Trump Administration Looks to Significantly Amend Emissions Rules

Joseph Rosario watches the computer screens as he conducted an emissions test on a 1993 Toyota Corolla at Modern Tire and Auto Service in Newington, Conn., Friday, Nov. 12, 2004. T (AP Photo/Bob Child)

The Trump administration is looking to change a rule that allows California to regulate vehicle emissions for residents and freeze fuel efficiency standards at a fleet average of 35 miles per gallon rather than allowing the standard to rise to 50 miles per gallon by 2025.

New York Post:

The Environmental Protection Agency will ask to revoke a federal Clean Air Act waiver empowering California to set vehicle emissions standards, and the U.S. National Highway Traffic Safety Administration will argue that a 1975 fuel efficiency law prevents the state from regulating greenhouse gas emissions, according to Bloomberg News.

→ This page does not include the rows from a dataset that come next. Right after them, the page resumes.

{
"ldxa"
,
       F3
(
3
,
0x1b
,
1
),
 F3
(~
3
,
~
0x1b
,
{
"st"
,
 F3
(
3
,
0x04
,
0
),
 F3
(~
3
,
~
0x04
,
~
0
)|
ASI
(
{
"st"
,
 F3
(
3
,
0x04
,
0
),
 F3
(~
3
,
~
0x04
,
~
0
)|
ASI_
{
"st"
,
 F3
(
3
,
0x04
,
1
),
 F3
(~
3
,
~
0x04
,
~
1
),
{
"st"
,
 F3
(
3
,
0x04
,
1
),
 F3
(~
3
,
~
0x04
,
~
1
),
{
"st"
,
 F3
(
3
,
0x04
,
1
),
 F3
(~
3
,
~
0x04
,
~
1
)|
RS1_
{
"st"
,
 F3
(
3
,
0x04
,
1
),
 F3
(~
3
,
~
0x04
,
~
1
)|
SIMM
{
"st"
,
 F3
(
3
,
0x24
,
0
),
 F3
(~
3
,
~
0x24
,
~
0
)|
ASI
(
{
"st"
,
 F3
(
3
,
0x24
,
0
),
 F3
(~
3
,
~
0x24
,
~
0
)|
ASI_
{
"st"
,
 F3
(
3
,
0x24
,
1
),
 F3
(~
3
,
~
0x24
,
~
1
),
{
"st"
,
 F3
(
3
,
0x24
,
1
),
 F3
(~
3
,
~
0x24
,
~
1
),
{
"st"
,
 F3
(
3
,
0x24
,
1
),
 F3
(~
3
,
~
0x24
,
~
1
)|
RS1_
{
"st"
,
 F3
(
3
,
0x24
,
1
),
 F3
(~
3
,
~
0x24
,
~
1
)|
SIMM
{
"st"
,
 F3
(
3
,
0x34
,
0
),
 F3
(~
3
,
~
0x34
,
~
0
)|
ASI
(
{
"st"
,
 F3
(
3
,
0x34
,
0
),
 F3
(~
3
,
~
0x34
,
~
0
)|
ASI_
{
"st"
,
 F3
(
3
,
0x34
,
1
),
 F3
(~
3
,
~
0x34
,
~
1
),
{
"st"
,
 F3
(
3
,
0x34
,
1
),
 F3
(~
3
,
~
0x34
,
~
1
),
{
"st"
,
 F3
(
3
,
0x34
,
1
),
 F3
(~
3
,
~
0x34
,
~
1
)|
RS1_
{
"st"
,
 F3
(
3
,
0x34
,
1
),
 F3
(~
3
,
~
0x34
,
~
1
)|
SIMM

The Clean Air Act is President Barack Obama’s signature environmental policy, and the Trump administration move could set off a chain reaction of litigation, the outlet reported.

The proposal would also freeze federal requirements on fuel economy at a fleet-average 35 miles per gallon by 2020, rather than allowing that figure to climb to 50 mpg by 2025 as it is currently set to do.

Trump’s Office of Management and Budget is reviewing the proposal, a draft of which is expected to be released this week for public review. The plan could be finalized by the end of the year, Bloomberg reported.

Proponents are expected to argue that the rollback will make it cheaper and easier to replace old cars, which will in turn reduce traffic fatalities, Bloomberg reported, citing three people familiar with the plan.

Detractors say the scheme is an infringement on states’ rights and bad for Americans’ health.

Automakers are ambivalent about the reform, citing regulatory uncertainty as a problem.

Los Angeles Times:

Caught somewhere in the middle are automakers, which in recent months have stressed they would not support freezing the federal targets and want Washington and Sacramento to continue linking their vehicle-efficiency goals. Though they spent the first year of the Trump administration attacking Obama’s rules as too costly, they fear the regulatory uncertainty that a years-long court battle over a rollback would create. In addition, other major auto markets such as China and Europe are pressing forward with tougher mandates of their own for cleaner cars.

“This is nothing less than an outrageous attack on public health and states’ rights,” said Frank O’Donnell, president of Clean Air Watch. “It’s a dumb move for an administration that claims it wants peace, because this will lead to an emissions war: progressive states versus a reactionary federal government. The big question: Who will the car companies back?

California is forcing automakers to sell more electric cars in the state, despite their huge price tag and dubious performance. They would love to have to comply with just one standard coast to coast, but many states would balk at the more stringent California rules.

This could be one of the administration’s most significant regulatory rollbacks yet. But challenges to changing the rules are likely to take years, easily stretching into Trump’s second term — if he gets one.